Every day after school Biddy would go down to the lake to feed the fish. A good dozen trout used to wait for her, and then dart around excitedly when she appeared. They knew her and Biddy knew them. She even had names for some of them: Spot, Rainbow, Shadow, Speedy…

One day her mother said, “Why don’t you catch one for dinner? There’s plenty there, and one less fish won’t matter.”

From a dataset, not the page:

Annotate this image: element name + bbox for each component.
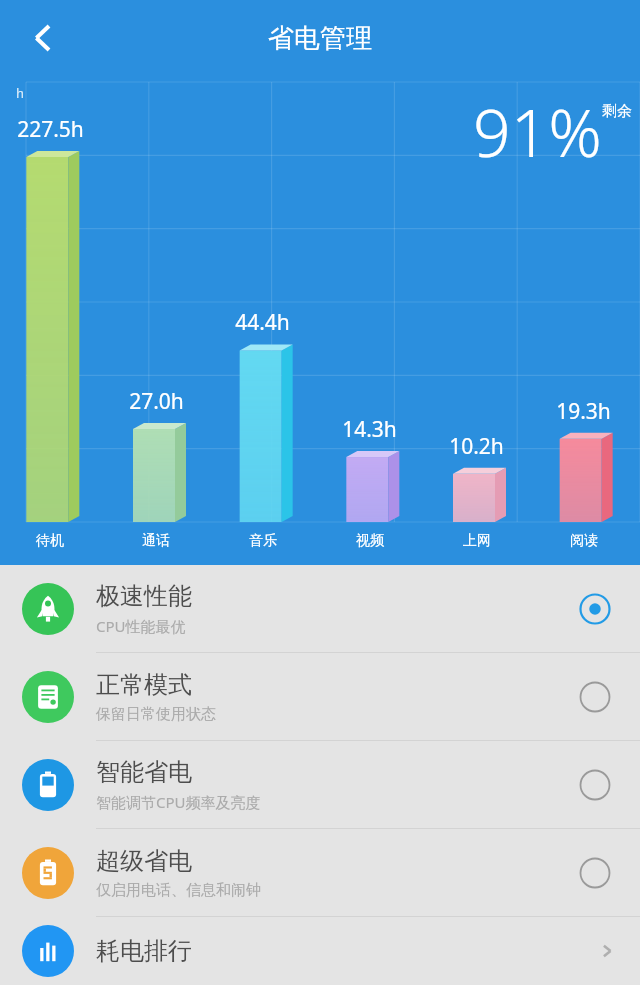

So Biddy did that. She got a little fishing line, and fortunately caught one of the trout that didn’t have a name.

But none of the fish ever came back to see Biddy again. They disappeared into the depths of the lake. She had lost their trust.

648. Ocean Day in Japan

© Bruce Goodman 20 July 2015


“Hurrah!” shouted Atsushi. “Today is Ocean Day in Japan! Let’s kill a whale!”

“Yes! Yes!” shouted Kiyoshi. “Let’s kill a whale for scientific research. In fact, let’s kill three whales!”

“No! No!” shouted Takayuki. “It’s Ocean Day in Japan! Let’s kill all the whales in the world!”

“Yes! Yes!” shouted Osamu. “But let’s kill them to eat!”

“Hurrah! Hurrah!” shouted Shoji and Kaede and Hotaka and Aki and Mitsuo and Akihito and…

Hurrah! Hurrah! Hurrah!

619. A fisherman’s tale

© Bruce Goodman 21 June 2015


Logan was almost five years old. He loved to go fishing with his Dad. Sometimes his grandfather would come fishing too. They would fish in the river.

There was a quota limit of five trout per person. Logan’s father and grandfather had caught twenty-three.

“I’d better take these fish home in the car before the ranger turns up,” said Logan’s grandfather.

He went off in the car. Logan and his Dad stayed on fishing.

But who is this approaching? It is a stranger in uniform.

“Hello,” said the stranger. “Have you had any luck with fishing?”

“Yes! Yes!” said Logan excitedly. “My Dad caught twenty-three fish, but my grandfather has taken them home in the car.”